Active learning cuts LLM reranking calls while lifting NDCG@10
A new preprint reframes pairwise ranking prompting as active learning from noisy comparisons, showing that active rankers outperform classical sorting on top-K retrieval when call budgets are tight.

Pairwise Ranking Prompting (PRP) asks an LLM to judge which of two candidates is better, then aggregates those judgments into a ranked list. The standard approach runs a classical sorting algorithm—quicksort, mergesort—until it recovers a full permutation, then truncates to the desired top-K. But LLM judgments are noisy, order-sensitive, and sometimes intransitive, so the assumptions behind sorting algorithms don't hold. More importantly, truncating a sort midway through does not reliably surface the best items when the call budget runs out.

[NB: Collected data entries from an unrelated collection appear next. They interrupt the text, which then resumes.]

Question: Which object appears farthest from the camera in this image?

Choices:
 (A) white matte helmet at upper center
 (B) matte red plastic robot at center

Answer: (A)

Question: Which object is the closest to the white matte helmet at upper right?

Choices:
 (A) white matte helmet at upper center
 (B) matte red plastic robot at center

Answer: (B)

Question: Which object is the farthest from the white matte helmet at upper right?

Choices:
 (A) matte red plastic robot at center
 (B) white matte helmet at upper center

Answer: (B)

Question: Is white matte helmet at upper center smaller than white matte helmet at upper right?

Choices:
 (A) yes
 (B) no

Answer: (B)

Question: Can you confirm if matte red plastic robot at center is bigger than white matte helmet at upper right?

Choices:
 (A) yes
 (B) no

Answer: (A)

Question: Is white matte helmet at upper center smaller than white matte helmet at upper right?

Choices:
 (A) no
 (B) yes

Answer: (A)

A preprint by Jeremías Figueiredo Paschmann, Juan Kaplan, Francisco Nattero, Santiago Barron, Juan Wisznia, and Luciano del Corro reframes PRP reranking as an active-learning problem. Instead of running a full sort, their framework selects which pairs to compare based on what the model has already learned, focusing calls on the comparisons that most reduce uncertainty about the top-K. In the call-constrained regime—where you can afford only a fixed number of LLM queries—active rankers deliver higher NDCG@10 per call than classical sorting. The authors also introduce a randomized-direction oracle that uses a single LLM call per pair instead of the usual bidirectional pair (A vs B, then B vs A). By randomizing which order the pair is presented, systematic position bias—the tendency for LLMs to favor the first or second item—averages out to zero-mean noise, eliminating the need for twice as many calls to cancel bias.

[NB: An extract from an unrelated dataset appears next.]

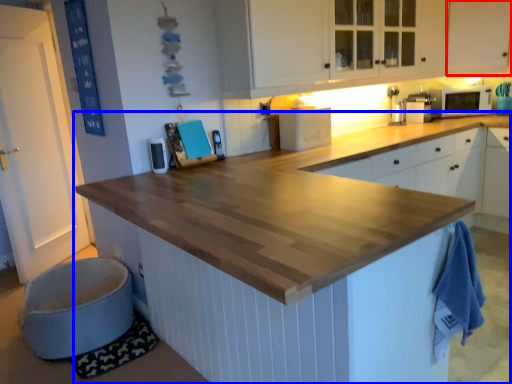 Question: Which object appears closest to the camera in this image, cabinetry (highlighted by a red box) or countertop (highlighted by a blue box)?

Choices:
 (A) cabinetry
 (B) countertop

Answer: (B)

The randomized-direction oracle is the most immediately practical contribution: halving the call cost of unbiased ranking is a straightforward win for anyone running PRP rerankers in production. The noise-robust active-learning approach is model-agnostic and works with off-the-shelf LLMs. What remains to be seen is how the active-selection heuristics scale to larger candidate pools and whether the NDCG gains hold up when the underlying LLM is fine-tuned specifically for pairwise judgments rather than general instruction-following.